Required work =>
Go line by line through the data and copy those with the word "toggle".

Records from a collection:
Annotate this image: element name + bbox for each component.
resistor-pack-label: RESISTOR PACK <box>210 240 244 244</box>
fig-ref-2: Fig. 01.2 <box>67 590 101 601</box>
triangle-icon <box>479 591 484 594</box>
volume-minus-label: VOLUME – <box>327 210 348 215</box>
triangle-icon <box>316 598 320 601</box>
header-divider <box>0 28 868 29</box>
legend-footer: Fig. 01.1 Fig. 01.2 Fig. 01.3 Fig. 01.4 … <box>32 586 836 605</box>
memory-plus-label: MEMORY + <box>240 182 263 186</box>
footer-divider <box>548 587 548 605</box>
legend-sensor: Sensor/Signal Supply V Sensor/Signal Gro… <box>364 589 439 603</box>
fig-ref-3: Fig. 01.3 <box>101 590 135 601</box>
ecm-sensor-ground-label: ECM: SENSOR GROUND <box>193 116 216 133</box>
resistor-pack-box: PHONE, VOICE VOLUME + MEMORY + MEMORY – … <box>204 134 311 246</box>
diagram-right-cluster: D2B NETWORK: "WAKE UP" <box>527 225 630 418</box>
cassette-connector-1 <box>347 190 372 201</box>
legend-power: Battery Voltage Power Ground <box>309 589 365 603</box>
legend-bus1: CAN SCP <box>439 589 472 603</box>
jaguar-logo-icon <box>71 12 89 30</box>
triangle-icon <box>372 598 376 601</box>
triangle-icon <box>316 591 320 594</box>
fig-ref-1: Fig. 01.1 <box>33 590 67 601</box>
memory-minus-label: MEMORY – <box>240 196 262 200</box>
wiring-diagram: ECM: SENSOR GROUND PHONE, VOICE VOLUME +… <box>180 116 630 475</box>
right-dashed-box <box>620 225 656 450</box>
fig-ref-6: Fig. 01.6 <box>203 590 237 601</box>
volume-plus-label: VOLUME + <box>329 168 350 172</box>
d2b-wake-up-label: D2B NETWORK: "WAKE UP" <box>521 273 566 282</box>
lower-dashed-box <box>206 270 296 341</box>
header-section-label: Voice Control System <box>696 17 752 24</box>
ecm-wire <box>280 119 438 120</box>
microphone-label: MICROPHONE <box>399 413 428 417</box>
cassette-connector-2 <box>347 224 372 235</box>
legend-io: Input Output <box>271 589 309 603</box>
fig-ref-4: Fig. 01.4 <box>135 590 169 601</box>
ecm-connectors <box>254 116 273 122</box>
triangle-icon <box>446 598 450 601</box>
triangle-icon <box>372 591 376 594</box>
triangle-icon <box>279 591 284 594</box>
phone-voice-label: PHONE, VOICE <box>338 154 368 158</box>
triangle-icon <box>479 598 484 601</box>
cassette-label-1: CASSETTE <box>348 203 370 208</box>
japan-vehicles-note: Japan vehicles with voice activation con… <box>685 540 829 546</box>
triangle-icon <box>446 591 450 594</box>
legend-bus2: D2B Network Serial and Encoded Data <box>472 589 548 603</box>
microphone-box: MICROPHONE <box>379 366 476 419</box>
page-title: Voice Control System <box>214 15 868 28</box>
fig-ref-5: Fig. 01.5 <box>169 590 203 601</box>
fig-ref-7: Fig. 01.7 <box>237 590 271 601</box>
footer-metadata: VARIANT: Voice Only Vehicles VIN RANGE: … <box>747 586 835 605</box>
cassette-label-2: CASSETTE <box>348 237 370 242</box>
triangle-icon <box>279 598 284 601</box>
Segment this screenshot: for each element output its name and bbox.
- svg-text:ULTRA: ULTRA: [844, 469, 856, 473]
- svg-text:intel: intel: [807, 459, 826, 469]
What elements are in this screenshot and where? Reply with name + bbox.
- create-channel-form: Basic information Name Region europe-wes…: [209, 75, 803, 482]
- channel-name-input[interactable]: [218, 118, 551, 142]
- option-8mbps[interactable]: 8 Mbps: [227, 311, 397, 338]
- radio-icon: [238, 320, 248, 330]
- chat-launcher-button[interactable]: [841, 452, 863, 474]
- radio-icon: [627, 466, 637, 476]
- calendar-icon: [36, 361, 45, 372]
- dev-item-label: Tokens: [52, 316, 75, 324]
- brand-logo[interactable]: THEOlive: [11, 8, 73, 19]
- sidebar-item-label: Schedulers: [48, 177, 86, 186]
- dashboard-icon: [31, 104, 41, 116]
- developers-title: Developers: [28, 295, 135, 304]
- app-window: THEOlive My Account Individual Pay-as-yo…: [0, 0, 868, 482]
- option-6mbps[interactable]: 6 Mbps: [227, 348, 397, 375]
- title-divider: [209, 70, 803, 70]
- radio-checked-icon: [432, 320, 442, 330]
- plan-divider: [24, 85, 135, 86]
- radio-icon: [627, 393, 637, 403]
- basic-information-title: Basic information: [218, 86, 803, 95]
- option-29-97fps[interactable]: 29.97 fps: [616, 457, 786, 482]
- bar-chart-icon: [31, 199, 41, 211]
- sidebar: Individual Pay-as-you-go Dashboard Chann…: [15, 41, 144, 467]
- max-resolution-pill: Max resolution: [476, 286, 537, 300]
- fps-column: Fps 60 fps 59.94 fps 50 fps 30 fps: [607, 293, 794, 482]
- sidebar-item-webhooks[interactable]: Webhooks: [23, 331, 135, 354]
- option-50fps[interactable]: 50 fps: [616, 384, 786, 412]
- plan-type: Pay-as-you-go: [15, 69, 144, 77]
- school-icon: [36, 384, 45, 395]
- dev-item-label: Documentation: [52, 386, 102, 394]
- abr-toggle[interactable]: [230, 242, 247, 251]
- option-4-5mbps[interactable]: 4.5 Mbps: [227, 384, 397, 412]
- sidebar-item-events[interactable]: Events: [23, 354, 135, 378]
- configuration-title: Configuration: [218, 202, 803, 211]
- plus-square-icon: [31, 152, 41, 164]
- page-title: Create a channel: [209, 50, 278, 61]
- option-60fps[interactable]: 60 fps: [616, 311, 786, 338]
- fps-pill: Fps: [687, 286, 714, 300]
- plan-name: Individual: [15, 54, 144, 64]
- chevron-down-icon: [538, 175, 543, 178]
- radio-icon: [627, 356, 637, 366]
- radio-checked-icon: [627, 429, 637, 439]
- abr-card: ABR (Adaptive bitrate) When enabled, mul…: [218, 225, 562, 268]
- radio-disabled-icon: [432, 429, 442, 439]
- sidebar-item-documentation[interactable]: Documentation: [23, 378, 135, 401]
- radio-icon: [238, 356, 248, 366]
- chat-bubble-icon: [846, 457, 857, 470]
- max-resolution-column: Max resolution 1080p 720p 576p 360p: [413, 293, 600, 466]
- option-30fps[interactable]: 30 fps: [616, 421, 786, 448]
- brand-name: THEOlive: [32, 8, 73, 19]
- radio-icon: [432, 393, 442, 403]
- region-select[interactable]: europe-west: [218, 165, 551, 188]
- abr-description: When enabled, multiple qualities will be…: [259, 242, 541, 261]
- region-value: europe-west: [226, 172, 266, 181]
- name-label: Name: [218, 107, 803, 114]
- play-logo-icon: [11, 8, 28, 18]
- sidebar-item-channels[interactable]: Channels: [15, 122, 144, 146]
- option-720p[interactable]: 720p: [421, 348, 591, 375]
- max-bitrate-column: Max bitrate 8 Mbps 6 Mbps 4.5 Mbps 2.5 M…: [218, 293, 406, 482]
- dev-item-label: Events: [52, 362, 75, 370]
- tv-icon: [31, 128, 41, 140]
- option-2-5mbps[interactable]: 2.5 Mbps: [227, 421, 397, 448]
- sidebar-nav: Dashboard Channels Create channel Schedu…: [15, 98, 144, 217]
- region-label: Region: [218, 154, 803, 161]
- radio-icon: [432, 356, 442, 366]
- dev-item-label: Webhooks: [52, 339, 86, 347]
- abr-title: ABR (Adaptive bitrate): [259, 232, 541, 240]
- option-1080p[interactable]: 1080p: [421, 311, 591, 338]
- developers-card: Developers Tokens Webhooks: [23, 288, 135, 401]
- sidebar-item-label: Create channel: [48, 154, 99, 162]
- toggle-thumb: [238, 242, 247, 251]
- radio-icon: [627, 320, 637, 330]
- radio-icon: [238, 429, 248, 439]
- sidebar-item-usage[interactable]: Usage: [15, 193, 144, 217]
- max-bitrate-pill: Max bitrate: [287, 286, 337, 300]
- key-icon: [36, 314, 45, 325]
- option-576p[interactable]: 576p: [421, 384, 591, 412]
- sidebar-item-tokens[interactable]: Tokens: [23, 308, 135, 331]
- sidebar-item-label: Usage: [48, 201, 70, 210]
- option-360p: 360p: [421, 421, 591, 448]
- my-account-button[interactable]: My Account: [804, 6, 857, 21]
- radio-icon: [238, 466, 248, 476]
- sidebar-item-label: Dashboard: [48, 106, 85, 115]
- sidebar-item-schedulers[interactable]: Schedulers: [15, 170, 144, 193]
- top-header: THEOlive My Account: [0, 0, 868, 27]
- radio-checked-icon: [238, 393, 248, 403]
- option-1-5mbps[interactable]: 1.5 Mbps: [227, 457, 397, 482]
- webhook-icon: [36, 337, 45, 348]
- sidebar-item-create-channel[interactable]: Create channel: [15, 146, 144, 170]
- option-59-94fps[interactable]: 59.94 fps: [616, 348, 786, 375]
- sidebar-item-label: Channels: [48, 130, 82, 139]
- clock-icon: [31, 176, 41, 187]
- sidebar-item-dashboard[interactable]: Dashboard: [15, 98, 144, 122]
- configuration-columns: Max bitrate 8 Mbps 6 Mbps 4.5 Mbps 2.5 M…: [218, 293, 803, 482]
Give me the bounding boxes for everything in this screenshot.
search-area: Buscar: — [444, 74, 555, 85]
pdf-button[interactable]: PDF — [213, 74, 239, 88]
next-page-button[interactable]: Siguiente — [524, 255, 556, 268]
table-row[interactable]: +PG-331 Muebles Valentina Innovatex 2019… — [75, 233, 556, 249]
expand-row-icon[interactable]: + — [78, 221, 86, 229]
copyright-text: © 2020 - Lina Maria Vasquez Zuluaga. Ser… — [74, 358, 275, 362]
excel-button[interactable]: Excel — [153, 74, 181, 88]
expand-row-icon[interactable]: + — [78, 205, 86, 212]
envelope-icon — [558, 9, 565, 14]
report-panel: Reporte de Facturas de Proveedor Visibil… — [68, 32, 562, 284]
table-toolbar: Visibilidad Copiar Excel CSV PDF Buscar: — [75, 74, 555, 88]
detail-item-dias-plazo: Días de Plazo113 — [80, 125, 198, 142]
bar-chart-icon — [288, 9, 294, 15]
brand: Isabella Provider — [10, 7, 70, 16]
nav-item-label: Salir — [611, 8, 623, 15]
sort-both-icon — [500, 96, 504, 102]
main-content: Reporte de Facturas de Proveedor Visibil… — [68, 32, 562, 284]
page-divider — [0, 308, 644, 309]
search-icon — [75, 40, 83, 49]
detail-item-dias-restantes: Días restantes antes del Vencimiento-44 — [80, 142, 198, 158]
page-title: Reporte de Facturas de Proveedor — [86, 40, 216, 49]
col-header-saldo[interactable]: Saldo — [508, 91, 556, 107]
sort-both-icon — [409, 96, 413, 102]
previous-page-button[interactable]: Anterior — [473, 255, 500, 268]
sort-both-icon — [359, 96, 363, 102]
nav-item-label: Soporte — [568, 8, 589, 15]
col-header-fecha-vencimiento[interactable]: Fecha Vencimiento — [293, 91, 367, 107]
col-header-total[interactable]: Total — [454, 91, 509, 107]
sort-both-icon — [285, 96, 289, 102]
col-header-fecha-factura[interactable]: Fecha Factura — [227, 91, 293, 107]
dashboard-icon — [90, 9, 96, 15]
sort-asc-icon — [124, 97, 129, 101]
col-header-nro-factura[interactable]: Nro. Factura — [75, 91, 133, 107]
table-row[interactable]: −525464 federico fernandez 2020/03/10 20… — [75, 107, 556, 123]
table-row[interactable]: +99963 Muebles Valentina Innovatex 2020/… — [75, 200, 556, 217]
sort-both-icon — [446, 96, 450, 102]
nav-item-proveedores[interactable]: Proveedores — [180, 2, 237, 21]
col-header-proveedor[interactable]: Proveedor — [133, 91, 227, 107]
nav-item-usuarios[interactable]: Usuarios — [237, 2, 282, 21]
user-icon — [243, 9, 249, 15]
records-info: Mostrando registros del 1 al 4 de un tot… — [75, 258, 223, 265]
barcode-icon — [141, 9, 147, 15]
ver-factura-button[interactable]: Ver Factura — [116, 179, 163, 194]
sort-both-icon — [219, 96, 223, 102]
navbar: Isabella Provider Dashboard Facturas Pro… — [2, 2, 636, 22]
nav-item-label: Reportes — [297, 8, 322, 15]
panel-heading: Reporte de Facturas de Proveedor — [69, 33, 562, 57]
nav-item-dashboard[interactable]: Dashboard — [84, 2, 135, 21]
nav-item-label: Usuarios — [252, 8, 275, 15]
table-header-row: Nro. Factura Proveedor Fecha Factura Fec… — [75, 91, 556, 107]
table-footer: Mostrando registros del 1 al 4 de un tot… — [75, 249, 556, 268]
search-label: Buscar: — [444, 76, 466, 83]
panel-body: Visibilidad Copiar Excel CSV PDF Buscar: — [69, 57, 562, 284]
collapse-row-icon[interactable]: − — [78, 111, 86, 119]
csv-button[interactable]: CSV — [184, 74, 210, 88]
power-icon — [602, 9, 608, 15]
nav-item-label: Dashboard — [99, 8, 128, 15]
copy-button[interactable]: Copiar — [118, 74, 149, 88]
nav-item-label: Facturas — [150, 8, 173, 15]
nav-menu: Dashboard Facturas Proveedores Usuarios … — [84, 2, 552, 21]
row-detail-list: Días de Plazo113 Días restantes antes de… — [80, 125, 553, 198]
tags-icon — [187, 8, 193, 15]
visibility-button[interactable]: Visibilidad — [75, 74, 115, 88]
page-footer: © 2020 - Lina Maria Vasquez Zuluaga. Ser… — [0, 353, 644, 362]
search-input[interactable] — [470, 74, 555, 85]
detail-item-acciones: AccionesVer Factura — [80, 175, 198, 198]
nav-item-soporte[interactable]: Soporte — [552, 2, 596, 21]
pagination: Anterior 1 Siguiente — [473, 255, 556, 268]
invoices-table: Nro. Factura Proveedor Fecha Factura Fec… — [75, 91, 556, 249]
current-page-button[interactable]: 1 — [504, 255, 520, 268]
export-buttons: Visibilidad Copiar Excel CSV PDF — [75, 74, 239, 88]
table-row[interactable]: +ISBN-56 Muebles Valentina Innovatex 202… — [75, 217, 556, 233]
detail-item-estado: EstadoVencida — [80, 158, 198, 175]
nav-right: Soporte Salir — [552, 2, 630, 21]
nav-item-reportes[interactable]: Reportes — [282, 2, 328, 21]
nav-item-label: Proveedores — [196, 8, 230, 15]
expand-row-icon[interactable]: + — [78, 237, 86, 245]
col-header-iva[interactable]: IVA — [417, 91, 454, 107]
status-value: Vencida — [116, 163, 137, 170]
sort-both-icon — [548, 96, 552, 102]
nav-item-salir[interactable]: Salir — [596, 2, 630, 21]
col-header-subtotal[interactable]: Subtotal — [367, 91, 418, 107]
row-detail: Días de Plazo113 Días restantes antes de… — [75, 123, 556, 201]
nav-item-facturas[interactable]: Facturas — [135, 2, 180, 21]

Answer area =>
- abr-toggle[interactable]: [230, 242, 247, 251]
- toggle-thumb: [238, 242, 247, 251]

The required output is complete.